WHAT YOU WILL DO:
The line containing "h15 et 14h - 19h15" marks the end; write out exactly every line from the start of the data up to and including it, without the pictures.

*** RECORDS TO PROCESS ***

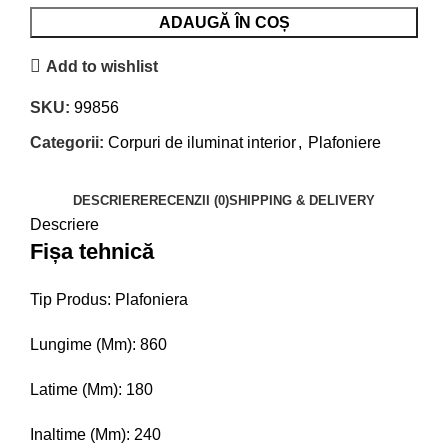
ADAUGĂ ÎN COȘ
Add to wishlist
SKU:
99856
Categorii:
Corpuri de iluminat interior
,
Plafoniere
DESCRIERE
RECENZII (0)
SHIPPING & DELIVERY
Descriere
Fișa tehnică
Tip Produs: Plafoniera
Lungime (Mm): 860
Latime (Mm): 180
Inaltime (Mm): 240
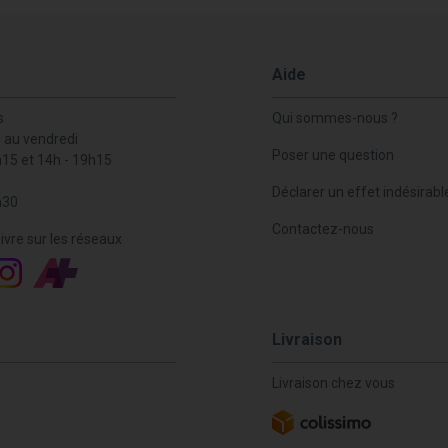
Aide
s
Qui sommes-nous ?
i au vendredi
Poser une question
h15 et 14h - 19h15
Déclarer un effet indésirabl
h30
Contactez-nous
ivre sur les réseaux
Livraison
Livraison chez vous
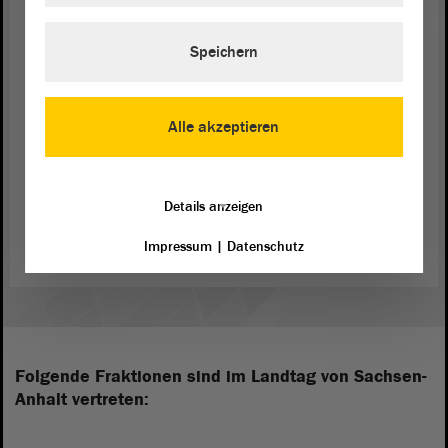
Dank für Ihre Aufmerksamkeit.
Speichern
(Beifall bei der CDU und bei der FDP)
Alle akzeptieren
Zurück zur Landtagssitzung
Details anzeigen
Impressum
|
Datenschutz
Folgende Fraktionen sind im Landtag von Sachsen-
Anhalt vertreten:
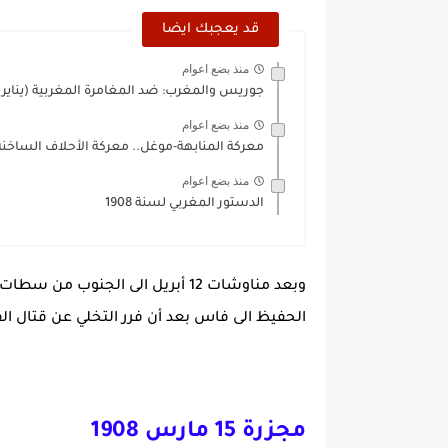
قد يعجبك ايضا
منذ بضع اعوام
جوريس والمغرب: ضد المغامرة المغربية (يناير 1908)
منذ بضع اعوام
معركة المنابهة-موغل.. معركة الأحلاف الساخنة 908
منذ بضع اعوام
الدستور المغربي لسنة 1908
وبعد مناوشات 12 أبريل الى الجنوب
الحفيظ الى فاس بعد أن فرر التخلي عن قتال ا
مجزرة 15 مارس 1908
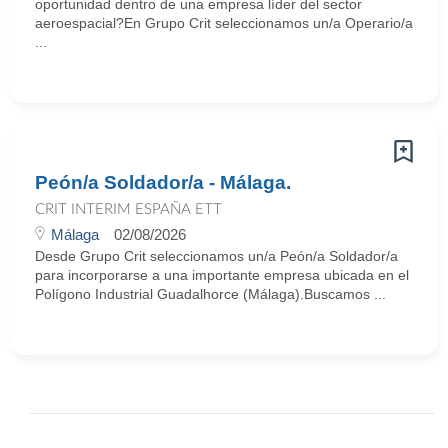
oportunidad dentro de una empresa líder del sector
aeroespacial?En Grupo Crit seleccionamos un/a Operario/a
...
Peón/a Soldador/a - Málaga.
CRIT INTERIM ESPAÑA ETT
Málaga
02/08/2026
Desde Grupo Crit seleccionamos un/a Peón/a Soldador/a
para incorporarse a una importante empresa ubicada en el
Polígono Industrial Guadalhorce (Málaga).Buscamos ...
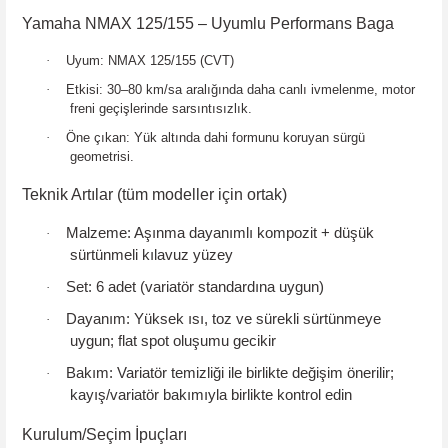
Yamaha NMAX 125/155 – Uyumlu Performans Baga
·
Uyum:
NMAX 125/155 (CVT)
·
Etkisi:
30–80 km/sa aralığında daha canlı ivmelenme, motor
freni geçişlerinde sarsıntısızlık.
·
Öne çıkan:
Yük altında dahi formunu koruyan sürgü
geometrisi.
Teknik Artılar (tüm modeller için ortak)
Malzeme:
Aşınma dayanımlı kompozit + düşük
·
sürtünmeli kılavuz yüzey
Set:
6 adet (variatör standardına uygun)
·
Dayanım:
Yüksek ısı, toz ve sürekli sürtünmeye
·
uygun;
flat spot
oluşumu gecikir
Bakım:
Variatör temizliği ile birlikte değişim önerilir;
·
kayış/variatör bakımıyla birlikte kontrol edin
Kurulum/Seçim İpuçları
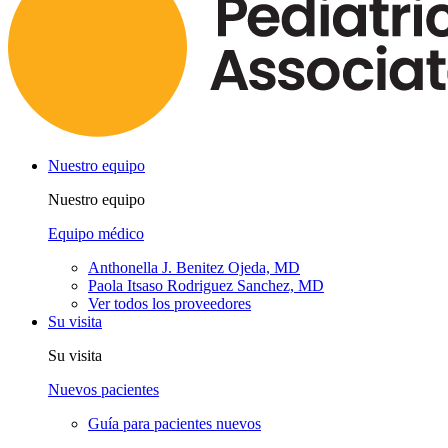
Nuestro equipo
Nuestro equipo
Equipo médico
Anthonella J. Benitez Ojeda, MD
Paola Itsaso Rodriguez Sanchez, MD
Ver todos los proveedores
Su visita
Su visita
Nuevos pacientes
Guía para pacientes nuevos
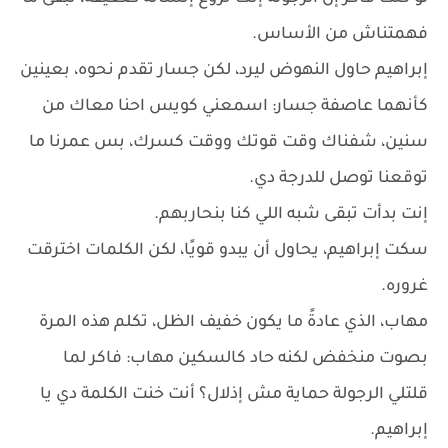
فهمتناش من الأساس.
إبراهيم حاول النهوض ليرد، لكن جسار تقدم نحوه، بعينين
كأنهما عاصفة جسار: اسمعني كويس احنا معاك من
سنين، شفناك وقت قوتك ووقت كسرك، بس عمرنا ما
توقعنا توصل للدرجة دي.
إنت بدأت تبقى شبه اللي كنا بنحاربهم.
سكت إبراهيم، يحاول أن يبدو قويًا، لكن الكلمات اخترقت
غروره.
مهاب، الذي عادةً ما يكون خفيف الظل، تكلم هذه المرة
بصوت منخفض لكنه حاد كالسكين مهاب: فاكر لما
قلتلي الرجولة حماية مش إذلال؟ أنت خنت الكلمة دي يا
إبراهيم.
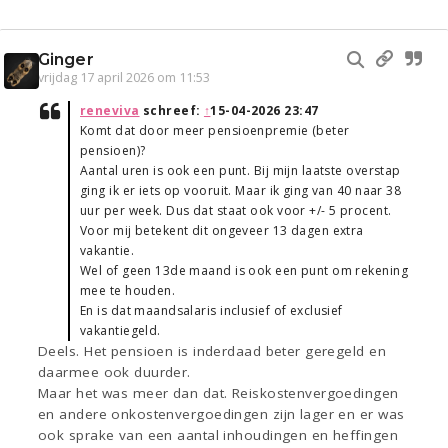
Ginger
vrijdag 17 april 2026 om 11:53
reneviva
schreef:
↑
15-04-2026 23:47
Komt dat door meer pensioenpremie (beter
pensioen)?
Aantal uren is ook een punt. Bij mijn laatste overstap
ging ik er iets op vooruit. Maar ik ging van 40 naar 38
uur per week. Dus dat staat ook voor +/- 5 procent.
Voor mij betekent dit ongeveer 13 dagen extra
vakantie.
Wel of geen 13de maand is ook een punt om rekening
mee te houden.
En is dat maandsalaris inclusief of exclusief
vakantiegeld.
Deels. Het pensioen is inderdaad beter geregeld en
daarmee ook duurder.
Maar het was meer dan dat. Reiskostenvergoedingen
en andere onkostenvergoedingen zijn lager en er was
ook sprake van een aantal inhoudingen en heffingen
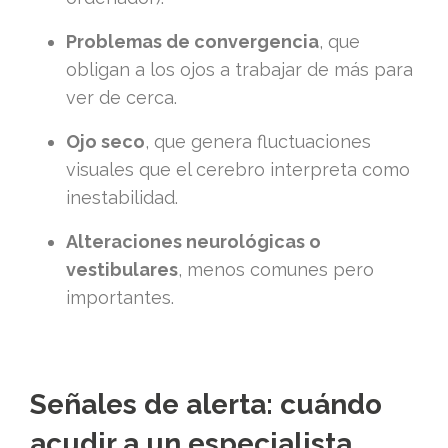
Problemas de convergencia
, que
obligan a los ojos a trabajar de más para
ver de cerca.
Ojo seco
, que genera fluctuaciones
visuales que el cerebro interpreta como
inestabilidad.
Alteraciones neurológicas o
vestibulares
, menos comunes pero
importantes.
Señales de alerta: cuándo
acudir a un especialista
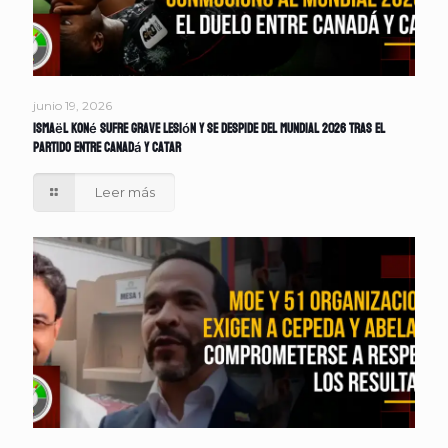
junio 19, 2026
Ismaël Koné sufre grave lesión y se despide del Mundial 2026 tras el
partido entre Canadá y Catar
Leer más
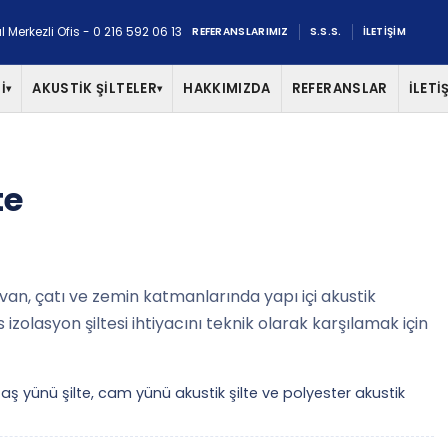
l Merkezli Ofis - 0 216 592 06 13
REFERANSLARIMIZ
S.S.S.
İLETİŞİM
İ
AKUSTİK ŞİLTELER
HAKKIMIZDA
REFERANSLAR
İLETİ
▾
▾
te
tavan, çatı ve zemin katmanlarında yapı içi akustik
zolasyon şiltesi ihtiyacını teknik olarak karşılamak için
aş yünü şilte, cam yünü akustik şilte ve polyester akustik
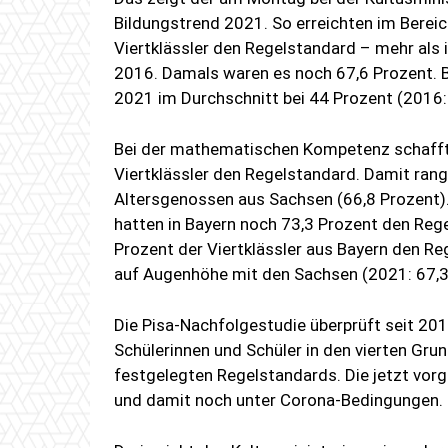
Bildungstrend 2021. So erreichten im Berei
Viertklässler den Regelstandard – mehr als 
2016. Damals waren es noch 67,6 Prozent. B
2021 im Durchschnitt bei 44 Prozent (2016:
Bei der mathematischen Kompetenz schaffte
Viertklässler den Regelstandard. Damit rang
Altersgenossen aus Sachsen (66,8 Prozent).
hatten in Bayern noch 73,3 Prozent den Reg
Prozent der Viertklässler aus Bayern den Re
auf Augenhöhe mit den Sachsen (2021: 67,3
Die Pisa-Nachfolgestudie überprüft seit 2
Schülerinnen und Schüler in den vierten Gr
festgelegten Regelstandards. Die jetzt vo
und damit noch unter Corona-Bedingungen.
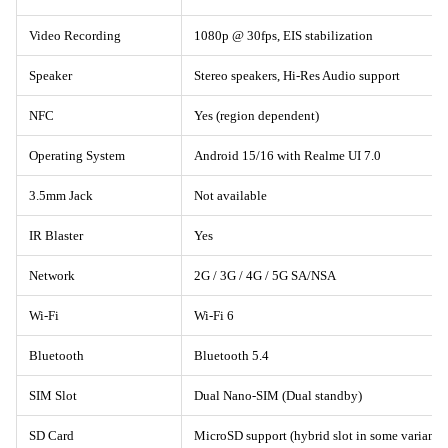
Video Recording
1080p @ 30fps, EIS stabilization
Speaker
Stereo speakers, Hi-Res Audio support
NFC
Yes (region dependent)
Operating System
Android 15/16 with Realme UI 7.0
3.5mm Jack
Not available
IR Blaster
Yes
Network
2G / 3G / 4G / 5G SA/NSA
Wi-Fi
Wi-Fi 6
Bluetooth
Bluetooth 5.4
SIM Slot
Dual Nano-SIM (Dual standby)
SD Card
MicroSD support (hybrid slot in some variants)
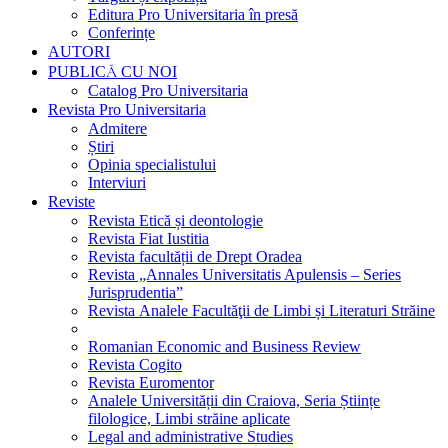
Editura Pro Universitaria în presă
Conferințe
AUTORI
PUBLICĂ CU NOI
Catalog Pro Universitaria
Revista Pro Universitaria
Admitere
Știri
Opinia specialistului
Interviuri
Reviste
Revista Etică și deontologie
Revista Fiat Iustitia
Revista facultății de Drept Oradea
Revista „Annales Universitatis Apulensis – Series
Jurisprudentia”
Revista Analele Facultăţii de Limbi și Literaturi Străine
Romanian Economic and Business Review
Revista Cogito
Revista Euromentor
Analele Universității din Craiova, Seria Științe
filologice, Limbi străine aplicate
Legal and administrative Studies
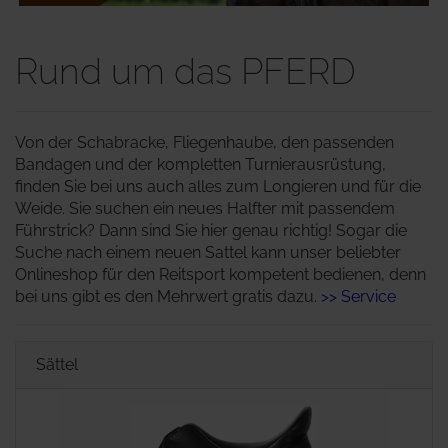
Rund um das PFERD
Von der Schabracke, Fliegenhaube, den passenden
Bandagen und der kompletten Turnierausrüstung,
finden Sie bei uns auch alles zum Longieren und für die
Weide. Sie suchen ein neues Halfter mit passendem
Führstrick? Dann sind Sie hier genau richtig! Sogar die
Suche nach einem neuen Sattel kann unser beliebter
Onlineshop für den Reitsport kompetent bedienen, denn
bei uns gibt es den Mehrwert gratis dazu.
>> Service
Sättel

***

FINISHED EXERCISE:
ADAUGĂ ÎN COȘ
Add to wishlist
SKU:
99856
Categorii:
Corpuri de iluminat interior
,
Plafoniere
DESCRIERE
RECENZII (0)
SHIPPING & DELIVERY
Descriere
Fișa tehnică
Tip Produs: Plafoniera
Lungime (Mm): 860
Latime (Mm): 180
Inaltime (Mm): 240
Aide
s
Qui sommes-nous ?
i au vendredi
Poser une question
h15 et 14h - 19h15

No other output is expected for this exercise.